[Saved data entries]
# # # # # # #
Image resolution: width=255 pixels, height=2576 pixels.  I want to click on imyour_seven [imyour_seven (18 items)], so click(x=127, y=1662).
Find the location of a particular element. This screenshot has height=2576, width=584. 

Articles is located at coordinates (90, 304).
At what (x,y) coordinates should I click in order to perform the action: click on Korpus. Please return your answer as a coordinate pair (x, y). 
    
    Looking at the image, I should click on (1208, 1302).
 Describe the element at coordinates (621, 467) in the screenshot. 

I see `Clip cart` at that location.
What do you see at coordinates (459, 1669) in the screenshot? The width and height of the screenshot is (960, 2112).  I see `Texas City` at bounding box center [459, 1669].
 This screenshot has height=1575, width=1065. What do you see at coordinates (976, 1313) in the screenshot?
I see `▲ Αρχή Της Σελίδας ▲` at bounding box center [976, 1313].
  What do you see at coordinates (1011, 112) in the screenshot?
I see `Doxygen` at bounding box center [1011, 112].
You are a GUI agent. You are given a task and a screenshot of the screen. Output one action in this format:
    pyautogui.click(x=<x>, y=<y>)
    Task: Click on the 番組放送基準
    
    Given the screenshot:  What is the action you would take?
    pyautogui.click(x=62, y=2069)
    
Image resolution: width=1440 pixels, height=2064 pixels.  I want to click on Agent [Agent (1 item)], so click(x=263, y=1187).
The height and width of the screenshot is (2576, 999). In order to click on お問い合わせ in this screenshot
# # # # # # #
TRY IT: Copy only the stretch running from the line containing "Find the location" to the final line of the entries, both ends included, exactly as it stands.

TASK SOLUTION:
Find the location of a particular element. This screenshot has height=2576, width=584. 

Articles is located at coordinates (90, 304).
At what (x,y) coordinates should I click in order to perform the action: click on Korpus. Please return your answer as a coordinate pair (x, y). 
    
    Looking at the image, I should click on (1208, 1302).
 Describe the element at coordinates (621, 467) in the screenshot. 

I see `Clip cart` at that location.
What do you see at coordinates (459, 1669) in the screenshot? The width and height of the screenshot is (960, 2112).  I see `Texas City` at bounding box center [459, 1669].
 This screenshot has height=1575, width=1065. What do you see at coordinates (976, 1313) in the screenshot?
I see `▲ Αρχή Της Σελίδας ▲` at bounding box center [976, 1313].
  What do you see at coordinates (1011, 112) in the screenshot?
I see `Doxygen` at bounding box center [1011, 112].
You are a GUI agent. You are given a task and a screenshot of the screen. Output one action in this format:
    pyautogui.click(x=<x>, y=<y>)
    Task: Click on the 番組放送基準
    
    Given the screenshot:  What is the action you would take?
    pyautogui.click(x=62, y=2069)
    
Image resolution: width=1440 pixels, height=2064 pixels.  I want to click on Agent [Agent (1 item)], so click(x=263, y=1187).
The height and width of the screenshot is (2576, 999). In order to click on お問い合わせ in this screenshot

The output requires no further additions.